Thursday, September 6, 2012

Details of the Auto Bailout You Won’t Hear in Charlotte

The central economic selling point of the Obama reelection team is that the president saved the U.S. auto industry. That such a contestable proposition serves as the administration’s economic headline does more to underscore its abysmal record than to inspire confidence in its continued economic stewardship.

The administration didn’t save the auto industry. The stronger case is that it damaged the auto industry along with several important institutions vital to capitalism’s proper functioning. However, it should be granted that President Obama’s commandeering of GM’s and Chrysler’s bankruptcy process saved jobs at those companies and elsewhere in their supply chains (and provided an opportunity to dole out spoils for politically favored interests).
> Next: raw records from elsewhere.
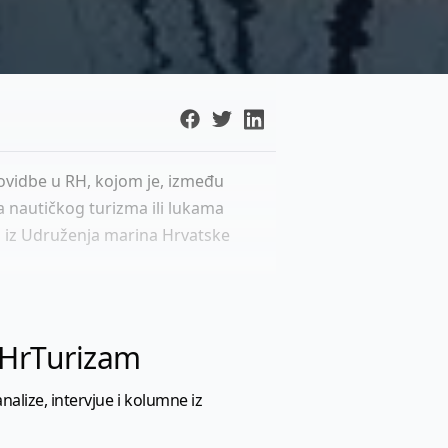
lovidbe u RH, kojom je, između
a nautičkog turizma ili lukama
u iz Udruženja marina Hrvatske
l HrTurizam
nalize, intervjue i kolumne iz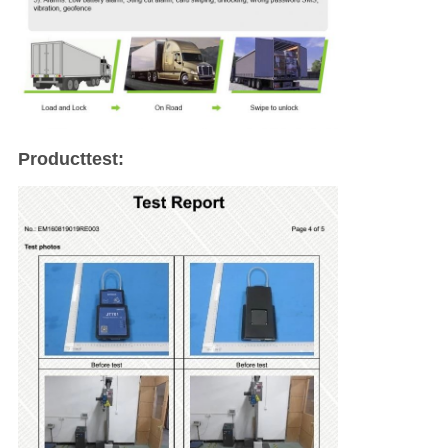
Producttest:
How many jobs were saved is impossible to determine because it’s not clear what would have happened to GM’s and Chrysler’s assets had a normal, non-political bankruptcy process been allowed to unfold.

Yes, jobs were saved for the time being in Michigan, Ohio, and a few other industrial states in the Midwest. That is what can be seen. And politicians are hardwired to tout the benefits—and only the benefits—of their policies.

But an informed citizenry should insist on a proper accounting of the costs of those policies, as well—not just the losses put on the taxpayers’ tab (right now taxpayers’ “investment” in GM is $27 billion, but the public’s 500 million shares of GM stock is worth only $10 billion), but the unseen costs.

Sure some jobs were preserved in some locations, but what about the less visible consequences and ripple effects? What isn’t so easily seen, but is every bit as important to assessing the auto interventions is the effects on the other auto companies and their workers (i.e., the majority of the U.S. auto industry). Will the public remember or know enough to attribute layoffs of American workers at Ford or Toyota or Kia during the next downturn in auto demand to the fact that a necessary reckoning on the supply side was precluded by the interventions of 2009?

The auto industry is plagued with overcapacity, which is a problem that demands a thinning of the herd. GM and Chrysler, through their own relatively poor decisions with respect to labor relations, product offerings, and quality management were failing by the market’s judgment and were the rightful candidates to be thinned. But that process was forestalled. In 2013, auto workers in Alabama, Tennessee, South Carolina, Indiana, and even Michigan and Ohio may lose their jobs because GM and Chrysler workers’ jobs were spared in 2009.

That is only one of the many unseen or under-rug-swept costs of the auto bailouts.